> Required work: Below are records; state how many of their lines hold the word "scans", and give only the figure.

> Material provided:
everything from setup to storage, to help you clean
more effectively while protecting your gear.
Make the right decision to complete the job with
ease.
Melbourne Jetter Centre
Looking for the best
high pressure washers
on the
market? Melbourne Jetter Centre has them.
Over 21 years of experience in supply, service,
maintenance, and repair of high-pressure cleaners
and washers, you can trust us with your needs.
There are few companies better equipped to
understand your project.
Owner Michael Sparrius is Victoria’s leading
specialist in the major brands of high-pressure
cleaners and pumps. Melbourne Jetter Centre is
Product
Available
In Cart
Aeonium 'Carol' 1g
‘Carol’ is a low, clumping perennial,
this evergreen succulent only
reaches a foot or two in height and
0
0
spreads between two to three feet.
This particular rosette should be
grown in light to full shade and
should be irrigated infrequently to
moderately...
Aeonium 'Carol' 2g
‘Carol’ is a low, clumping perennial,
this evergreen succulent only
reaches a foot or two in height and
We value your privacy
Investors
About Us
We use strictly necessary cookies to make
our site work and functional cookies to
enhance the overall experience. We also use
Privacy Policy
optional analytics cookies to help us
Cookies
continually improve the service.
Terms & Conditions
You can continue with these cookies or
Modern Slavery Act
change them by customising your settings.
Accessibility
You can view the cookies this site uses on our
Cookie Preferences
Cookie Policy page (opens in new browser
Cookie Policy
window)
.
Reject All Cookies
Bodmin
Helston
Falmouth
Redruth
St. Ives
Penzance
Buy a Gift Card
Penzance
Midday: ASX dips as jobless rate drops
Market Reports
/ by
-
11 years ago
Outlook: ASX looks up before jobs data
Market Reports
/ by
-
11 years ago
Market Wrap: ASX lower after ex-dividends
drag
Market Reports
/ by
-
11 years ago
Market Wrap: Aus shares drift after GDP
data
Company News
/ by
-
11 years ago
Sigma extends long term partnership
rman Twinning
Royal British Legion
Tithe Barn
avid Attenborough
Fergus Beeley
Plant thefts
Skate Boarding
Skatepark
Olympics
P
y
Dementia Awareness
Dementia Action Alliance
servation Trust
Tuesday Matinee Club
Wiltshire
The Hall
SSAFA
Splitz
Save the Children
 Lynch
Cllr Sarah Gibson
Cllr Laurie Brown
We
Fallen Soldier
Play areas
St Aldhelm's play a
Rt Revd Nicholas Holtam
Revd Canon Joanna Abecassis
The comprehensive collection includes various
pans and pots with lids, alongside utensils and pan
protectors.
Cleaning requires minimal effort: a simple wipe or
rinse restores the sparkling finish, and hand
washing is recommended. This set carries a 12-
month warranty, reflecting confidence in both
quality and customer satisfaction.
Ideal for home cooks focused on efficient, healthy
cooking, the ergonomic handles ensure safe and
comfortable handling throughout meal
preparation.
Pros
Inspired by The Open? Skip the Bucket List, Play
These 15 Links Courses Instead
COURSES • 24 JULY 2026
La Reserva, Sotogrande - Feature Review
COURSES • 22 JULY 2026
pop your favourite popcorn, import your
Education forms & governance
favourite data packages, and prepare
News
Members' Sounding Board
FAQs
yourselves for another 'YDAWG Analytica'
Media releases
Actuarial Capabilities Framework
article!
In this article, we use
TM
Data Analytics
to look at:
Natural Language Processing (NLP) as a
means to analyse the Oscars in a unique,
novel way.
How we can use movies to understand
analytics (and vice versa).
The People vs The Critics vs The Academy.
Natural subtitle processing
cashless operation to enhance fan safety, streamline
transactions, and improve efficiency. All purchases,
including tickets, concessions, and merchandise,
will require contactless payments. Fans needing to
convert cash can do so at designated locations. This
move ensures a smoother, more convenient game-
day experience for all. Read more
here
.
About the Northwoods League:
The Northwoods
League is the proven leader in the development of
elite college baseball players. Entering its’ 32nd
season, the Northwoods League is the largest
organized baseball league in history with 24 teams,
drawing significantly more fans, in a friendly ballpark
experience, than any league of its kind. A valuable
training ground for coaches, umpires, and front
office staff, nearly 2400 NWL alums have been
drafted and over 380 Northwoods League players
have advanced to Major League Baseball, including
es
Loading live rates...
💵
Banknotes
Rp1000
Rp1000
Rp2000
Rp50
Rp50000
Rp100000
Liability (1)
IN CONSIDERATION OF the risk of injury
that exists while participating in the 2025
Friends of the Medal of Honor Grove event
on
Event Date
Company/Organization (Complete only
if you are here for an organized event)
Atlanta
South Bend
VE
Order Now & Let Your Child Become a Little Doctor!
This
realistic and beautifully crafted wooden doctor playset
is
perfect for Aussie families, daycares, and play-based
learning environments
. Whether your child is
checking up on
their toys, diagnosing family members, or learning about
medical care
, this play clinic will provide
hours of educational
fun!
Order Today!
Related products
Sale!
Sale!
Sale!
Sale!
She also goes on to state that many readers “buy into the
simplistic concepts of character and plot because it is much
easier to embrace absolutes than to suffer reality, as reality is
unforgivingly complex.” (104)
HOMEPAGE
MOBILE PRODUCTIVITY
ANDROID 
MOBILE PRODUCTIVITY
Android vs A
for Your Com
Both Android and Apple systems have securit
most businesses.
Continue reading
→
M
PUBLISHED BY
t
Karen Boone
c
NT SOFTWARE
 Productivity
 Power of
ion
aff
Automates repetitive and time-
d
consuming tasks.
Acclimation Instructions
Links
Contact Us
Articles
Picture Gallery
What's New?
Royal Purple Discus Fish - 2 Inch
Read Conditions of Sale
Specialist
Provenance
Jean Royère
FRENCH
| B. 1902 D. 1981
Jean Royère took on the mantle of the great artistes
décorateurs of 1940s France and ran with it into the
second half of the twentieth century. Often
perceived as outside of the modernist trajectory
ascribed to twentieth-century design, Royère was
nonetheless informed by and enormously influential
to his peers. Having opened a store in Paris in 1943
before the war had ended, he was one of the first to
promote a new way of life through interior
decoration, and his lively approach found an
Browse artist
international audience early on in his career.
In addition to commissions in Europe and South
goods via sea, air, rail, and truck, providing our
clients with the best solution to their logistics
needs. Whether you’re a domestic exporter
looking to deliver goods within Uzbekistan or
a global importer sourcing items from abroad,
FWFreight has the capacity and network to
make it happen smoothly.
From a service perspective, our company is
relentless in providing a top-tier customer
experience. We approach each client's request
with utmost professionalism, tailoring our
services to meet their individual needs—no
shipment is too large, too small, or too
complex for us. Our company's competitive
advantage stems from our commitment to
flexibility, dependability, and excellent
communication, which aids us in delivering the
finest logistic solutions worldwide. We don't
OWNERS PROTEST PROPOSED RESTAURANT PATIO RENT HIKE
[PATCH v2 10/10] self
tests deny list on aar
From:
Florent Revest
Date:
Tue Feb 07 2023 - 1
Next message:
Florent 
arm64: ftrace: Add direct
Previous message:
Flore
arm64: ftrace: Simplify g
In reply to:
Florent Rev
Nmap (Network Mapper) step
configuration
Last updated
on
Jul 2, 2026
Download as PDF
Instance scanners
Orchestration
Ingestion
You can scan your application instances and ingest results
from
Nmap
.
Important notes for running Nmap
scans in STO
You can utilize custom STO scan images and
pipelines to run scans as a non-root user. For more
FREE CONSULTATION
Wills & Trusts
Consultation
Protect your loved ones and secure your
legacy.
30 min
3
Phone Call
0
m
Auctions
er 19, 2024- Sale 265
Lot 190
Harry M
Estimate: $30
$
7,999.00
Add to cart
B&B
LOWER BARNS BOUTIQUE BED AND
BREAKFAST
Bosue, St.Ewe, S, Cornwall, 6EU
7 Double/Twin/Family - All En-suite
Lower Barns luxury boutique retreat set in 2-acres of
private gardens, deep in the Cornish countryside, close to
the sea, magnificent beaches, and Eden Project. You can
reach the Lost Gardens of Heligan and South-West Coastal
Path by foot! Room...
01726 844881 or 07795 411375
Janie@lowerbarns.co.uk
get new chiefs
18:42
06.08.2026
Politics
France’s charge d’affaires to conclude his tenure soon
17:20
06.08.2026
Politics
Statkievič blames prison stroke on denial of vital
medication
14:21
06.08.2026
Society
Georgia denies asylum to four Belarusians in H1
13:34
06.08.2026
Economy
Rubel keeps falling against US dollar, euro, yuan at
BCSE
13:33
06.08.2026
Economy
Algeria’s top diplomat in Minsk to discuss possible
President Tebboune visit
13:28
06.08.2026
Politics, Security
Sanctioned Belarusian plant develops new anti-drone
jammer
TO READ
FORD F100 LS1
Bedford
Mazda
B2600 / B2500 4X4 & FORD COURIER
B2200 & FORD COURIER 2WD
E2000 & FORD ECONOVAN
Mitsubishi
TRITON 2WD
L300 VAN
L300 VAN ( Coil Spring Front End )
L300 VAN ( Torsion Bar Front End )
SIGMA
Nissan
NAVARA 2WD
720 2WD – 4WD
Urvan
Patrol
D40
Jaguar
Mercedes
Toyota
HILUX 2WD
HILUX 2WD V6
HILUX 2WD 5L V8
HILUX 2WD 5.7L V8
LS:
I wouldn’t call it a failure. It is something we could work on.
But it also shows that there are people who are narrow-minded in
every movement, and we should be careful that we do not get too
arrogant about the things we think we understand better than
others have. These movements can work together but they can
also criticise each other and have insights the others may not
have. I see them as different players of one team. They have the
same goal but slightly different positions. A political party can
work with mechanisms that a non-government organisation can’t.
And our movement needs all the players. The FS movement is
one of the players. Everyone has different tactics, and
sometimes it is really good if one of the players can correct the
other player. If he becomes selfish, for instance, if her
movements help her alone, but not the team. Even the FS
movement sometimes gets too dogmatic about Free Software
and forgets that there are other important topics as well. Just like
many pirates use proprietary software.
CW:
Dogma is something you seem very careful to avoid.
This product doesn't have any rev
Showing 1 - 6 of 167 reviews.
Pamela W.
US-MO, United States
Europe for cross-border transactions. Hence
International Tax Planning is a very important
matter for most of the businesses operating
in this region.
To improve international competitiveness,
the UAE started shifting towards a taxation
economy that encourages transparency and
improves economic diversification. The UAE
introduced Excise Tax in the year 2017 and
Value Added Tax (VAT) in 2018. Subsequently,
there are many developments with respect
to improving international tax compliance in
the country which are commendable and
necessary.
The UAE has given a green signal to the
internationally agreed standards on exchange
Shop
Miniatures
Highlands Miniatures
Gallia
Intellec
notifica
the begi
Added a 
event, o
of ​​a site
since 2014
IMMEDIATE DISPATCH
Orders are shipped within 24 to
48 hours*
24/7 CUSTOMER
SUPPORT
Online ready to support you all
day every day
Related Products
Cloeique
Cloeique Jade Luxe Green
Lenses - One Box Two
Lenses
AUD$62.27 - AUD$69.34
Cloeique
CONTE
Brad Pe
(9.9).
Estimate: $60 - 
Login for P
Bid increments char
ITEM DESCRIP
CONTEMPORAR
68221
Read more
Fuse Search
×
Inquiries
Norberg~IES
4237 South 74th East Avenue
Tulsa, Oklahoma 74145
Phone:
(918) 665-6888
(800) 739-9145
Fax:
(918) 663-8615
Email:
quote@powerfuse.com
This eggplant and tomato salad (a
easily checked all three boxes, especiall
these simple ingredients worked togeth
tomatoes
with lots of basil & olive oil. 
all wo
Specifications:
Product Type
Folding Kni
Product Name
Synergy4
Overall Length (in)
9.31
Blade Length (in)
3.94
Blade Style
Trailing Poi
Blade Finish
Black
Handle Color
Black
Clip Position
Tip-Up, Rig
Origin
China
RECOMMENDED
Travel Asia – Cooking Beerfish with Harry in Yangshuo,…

> Response box: 2